3.- Foist the errors of a party to Congress of the deputies. Instead of admitting that deputy Casero made a mistake when voting, the PP affirms that the error was computerized. It is very serious: attributing the error to Congress means questioning the digital voting system, that is, the tool thanks to which we trust in the rigor of the voting procedure. If all groups discredited the computer tool every time they lost, what would happen? Simple: we citizens would end up mistrusting the system. As a deputy that I have been, I have been wrong, at least that I remember, on one occasion: during the vote on 3,000 amendments to Rajoy’s General State Budgets. The parliamentarian who has never made a mistake cast the first stone. With the same forcefulness I affirm: every deputy knows that, once the button has been pressed -whether in person or online-, there is no turning back, even if you have voted in favor of resurrecting Hitler yourself by practicing mouth-to-mouth breathing on the lost skull of he.

4.- Prevent Congress from being able to resolve the situation by himself. By appealing the result of the vote and the phantasmagorical error before the Constitutional Court, even knowing it was lost beforehand, the PP and Vox once again sow distrust. The Congress has its regulations, its Table, its Board of spokespersons, its general secretary, its lawyers. All of them – politicians and jurists – are in charge of resolving the conflicts that arise on a day-to-day basis. The TC is an additional and extraordinary guarantee, not the recourse to the kicking of the bad losers. Using it, knowing that there is, neither by regulation nor by precedent, any possibility of winning, conveys that the Chamber is not working, that something is wrong. It raises doubts about the institution and those who run it, who are, after all, the deputies themselves. In short, it undermines it.

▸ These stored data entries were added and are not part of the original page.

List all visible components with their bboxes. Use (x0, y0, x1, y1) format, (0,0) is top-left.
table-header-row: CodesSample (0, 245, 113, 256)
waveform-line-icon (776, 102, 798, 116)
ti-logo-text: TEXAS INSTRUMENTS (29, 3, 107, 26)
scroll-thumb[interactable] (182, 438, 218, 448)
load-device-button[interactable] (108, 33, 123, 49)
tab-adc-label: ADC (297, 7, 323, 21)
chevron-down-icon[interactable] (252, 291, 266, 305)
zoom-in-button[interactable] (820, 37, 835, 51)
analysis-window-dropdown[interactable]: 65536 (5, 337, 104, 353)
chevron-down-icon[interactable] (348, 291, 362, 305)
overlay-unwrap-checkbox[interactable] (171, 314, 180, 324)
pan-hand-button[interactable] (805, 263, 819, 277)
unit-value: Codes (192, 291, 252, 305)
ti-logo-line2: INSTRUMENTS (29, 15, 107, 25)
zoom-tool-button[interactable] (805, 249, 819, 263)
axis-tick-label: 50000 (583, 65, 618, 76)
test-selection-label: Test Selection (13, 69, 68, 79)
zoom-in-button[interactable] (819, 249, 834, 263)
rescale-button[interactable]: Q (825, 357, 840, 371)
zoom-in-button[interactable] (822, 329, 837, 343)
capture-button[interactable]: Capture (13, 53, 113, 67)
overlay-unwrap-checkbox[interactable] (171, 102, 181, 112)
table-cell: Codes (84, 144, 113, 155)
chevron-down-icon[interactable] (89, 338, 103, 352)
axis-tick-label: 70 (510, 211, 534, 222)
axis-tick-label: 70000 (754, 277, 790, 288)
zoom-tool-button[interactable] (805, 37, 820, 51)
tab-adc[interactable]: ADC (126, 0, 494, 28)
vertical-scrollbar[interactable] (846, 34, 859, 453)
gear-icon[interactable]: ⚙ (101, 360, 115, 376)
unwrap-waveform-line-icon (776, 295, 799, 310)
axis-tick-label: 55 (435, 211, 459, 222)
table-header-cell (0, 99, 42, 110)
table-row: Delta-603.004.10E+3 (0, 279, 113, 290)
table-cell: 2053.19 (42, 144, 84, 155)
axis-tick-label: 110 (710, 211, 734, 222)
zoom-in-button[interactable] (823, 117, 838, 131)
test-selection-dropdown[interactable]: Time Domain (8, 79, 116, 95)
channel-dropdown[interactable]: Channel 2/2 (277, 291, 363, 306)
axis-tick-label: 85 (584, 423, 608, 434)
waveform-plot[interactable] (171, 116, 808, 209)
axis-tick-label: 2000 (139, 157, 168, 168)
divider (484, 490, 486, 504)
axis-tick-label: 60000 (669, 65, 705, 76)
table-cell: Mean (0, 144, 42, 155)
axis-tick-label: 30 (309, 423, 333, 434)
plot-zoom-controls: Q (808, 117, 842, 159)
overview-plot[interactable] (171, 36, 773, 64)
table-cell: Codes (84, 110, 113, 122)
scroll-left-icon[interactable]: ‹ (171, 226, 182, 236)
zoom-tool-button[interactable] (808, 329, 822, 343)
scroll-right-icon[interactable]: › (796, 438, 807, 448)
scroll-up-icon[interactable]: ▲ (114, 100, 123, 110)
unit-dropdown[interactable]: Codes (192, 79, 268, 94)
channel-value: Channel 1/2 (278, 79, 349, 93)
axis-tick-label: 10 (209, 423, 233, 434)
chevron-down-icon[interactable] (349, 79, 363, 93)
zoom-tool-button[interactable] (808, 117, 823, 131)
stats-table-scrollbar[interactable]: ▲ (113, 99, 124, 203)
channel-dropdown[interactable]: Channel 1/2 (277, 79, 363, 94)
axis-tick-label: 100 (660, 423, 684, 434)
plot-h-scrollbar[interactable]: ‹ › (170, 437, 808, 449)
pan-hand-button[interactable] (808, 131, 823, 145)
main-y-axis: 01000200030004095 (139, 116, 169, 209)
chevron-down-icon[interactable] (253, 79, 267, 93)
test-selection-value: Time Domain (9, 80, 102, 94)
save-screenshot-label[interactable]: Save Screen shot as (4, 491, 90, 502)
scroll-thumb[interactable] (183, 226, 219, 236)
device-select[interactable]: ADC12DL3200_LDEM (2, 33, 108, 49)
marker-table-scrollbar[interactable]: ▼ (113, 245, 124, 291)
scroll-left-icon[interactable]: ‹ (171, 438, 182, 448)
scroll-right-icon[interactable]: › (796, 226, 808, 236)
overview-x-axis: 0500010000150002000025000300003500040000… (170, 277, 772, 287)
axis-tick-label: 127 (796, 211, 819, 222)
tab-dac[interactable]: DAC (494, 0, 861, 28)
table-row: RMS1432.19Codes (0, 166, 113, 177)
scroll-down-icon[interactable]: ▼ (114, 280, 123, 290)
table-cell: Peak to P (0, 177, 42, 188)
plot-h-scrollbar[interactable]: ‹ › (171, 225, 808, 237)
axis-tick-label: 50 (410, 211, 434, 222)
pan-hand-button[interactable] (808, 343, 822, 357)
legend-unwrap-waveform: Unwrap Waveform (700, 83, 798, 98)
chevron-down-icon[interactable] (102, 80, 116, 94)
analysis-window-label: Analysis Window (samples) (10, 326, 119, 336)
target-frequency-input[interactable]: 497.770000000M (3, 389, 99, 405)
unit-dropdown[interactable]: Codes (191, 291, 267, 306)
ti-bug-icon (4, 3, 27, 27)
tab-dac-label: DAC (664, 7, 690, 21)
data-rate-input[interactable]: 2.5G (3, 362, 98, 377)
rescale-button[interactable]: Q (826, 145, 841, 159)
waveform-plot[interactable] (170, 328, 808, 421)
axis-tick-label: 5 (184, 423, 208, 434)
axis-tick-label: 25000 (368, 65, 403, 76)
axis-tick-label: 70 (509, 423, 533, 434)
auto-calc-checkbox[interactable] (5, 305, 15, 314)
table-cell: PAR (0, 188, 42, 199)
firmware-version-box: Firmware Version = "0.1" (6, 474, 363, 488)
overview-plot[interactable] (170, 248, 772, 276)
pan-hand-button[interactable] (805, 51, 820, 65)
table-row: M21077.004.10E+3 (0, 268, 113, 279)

5.- Downgrading the “vote in conscience” to tacticism: he does not go any further in sowing mistrust. The PP did it by breaking another party, in this case UPN, attracting its deputies to the position popular, without them failing to invoke their convictions and blah, blah, blah. Throughout Thursday, the two UPN parliamentarians assured journalists, deputies and members of the Government that they would vote in favor of the labor reform, as their party requested, despite not agreeing with it. Instead of announcing their true vote and explaining it, they deceived everyone to deprive the government of its legitimate negotiating capacity, in a maneuver evidently agreed upon with the PP. From freedom of conscience they passed into the mud of seedy tactics. All this, with the little excuse of the rights and real wages of 20 million workers. I can’t think of a better way to finish off the glorious day of the PP at the service of anti-politics.